The IRS announced Sept. 24 that eligible employers who provide paid family and medical leave to their employees may qualify for a new business credit for tax years 2018 and 2019.

In addition, eligible employers who set up qualifying paid family leave programs or amend existing programs by Dec. 31, 2018, will be eligible to claim the employer credit, retroactive to the beginning of the employer’s 2018 tax year, for qualifying leave already provided.

The credit was enacted as part of federal tax reform in 2017 and is available under section 45S of the Internal Revenue Code.

The IRS notice provides detailed guidance on the new credit and clarifies how to calculate the credit, including the application of special rules and limitations.

Key Stipulations

The new tax credit is equal to a percentage of wages paid to qualifying employees while they are on family and medical leave.

The requirements employers must meet include, but are not limited to, the following:

  • An employer must have a written family and medical leave policy that covers all qualifying employees—in general, those employees who did not have compensation from the employer of more than $72,000 in 2017.
  • The policy must provide at least two weeks of annual paid family and medical leave for each full-time qualifying employee and at least a proportionate amount of leave for each part-time qualifying employee.
  • The policy must provide for payment of at least 50% of the qualifying employee’s wages while the employee is on leave.

The new tax credit is equal to a percentage of wages paid to qualifying employees while they are on family and medical leave.
The purposes for which an employee may take family and medical leave under section 45S are the same purposes for which an employee may take family and medical leave under Title I of the Family and Medical Leave Act of 1993.

Good Approach

Providing a tax credit to incentivize businesses to either maintain or create paid family medical leave programs is a much better approach than creating a one-size-fits-all government mandate—a tactic attempted by some lawmakers during the 2018 General Assembly session—says CBIA vice president for government affairs Eric Gjede.

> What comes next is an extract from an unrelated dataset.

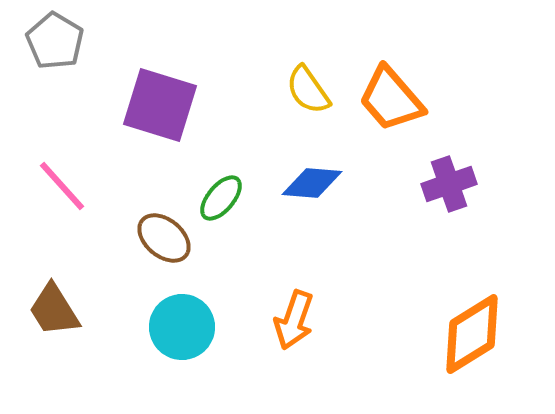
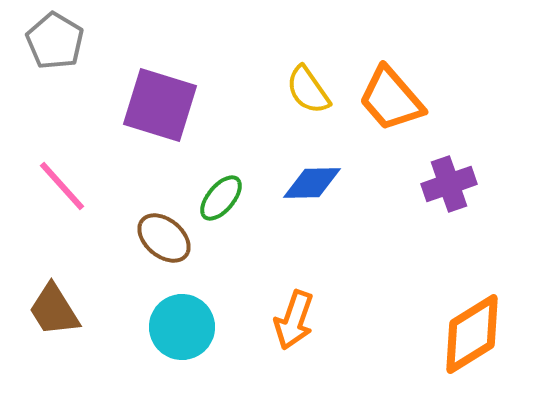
blue diamond: rotated 6 degrees counterclockwise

Fraught with problems, that proposal—a state-administered paid FMLA program—would have required $20 million in bonding to cover startup costs and $18.6 million annually to run it. It also would have imposed an untenable burden on many small businesses.

"Such mandates are fiscally unsustainable and drive employers—particularly small businesses—to the point that they're forced to raise prices, cut hours, or lay people off," Gjede said.

"A far better approach to spur much-needed growth is to provide a tax credit for employers that have paid family and medical leave benefit programs."

CBIA supported a bill in last year's legislative session that would have provided such a credit, but the state House failed to act on it.

Be sure to consult the Sept. 24 IRS notice for details on the new federal tax credit and to see if your business qualifies.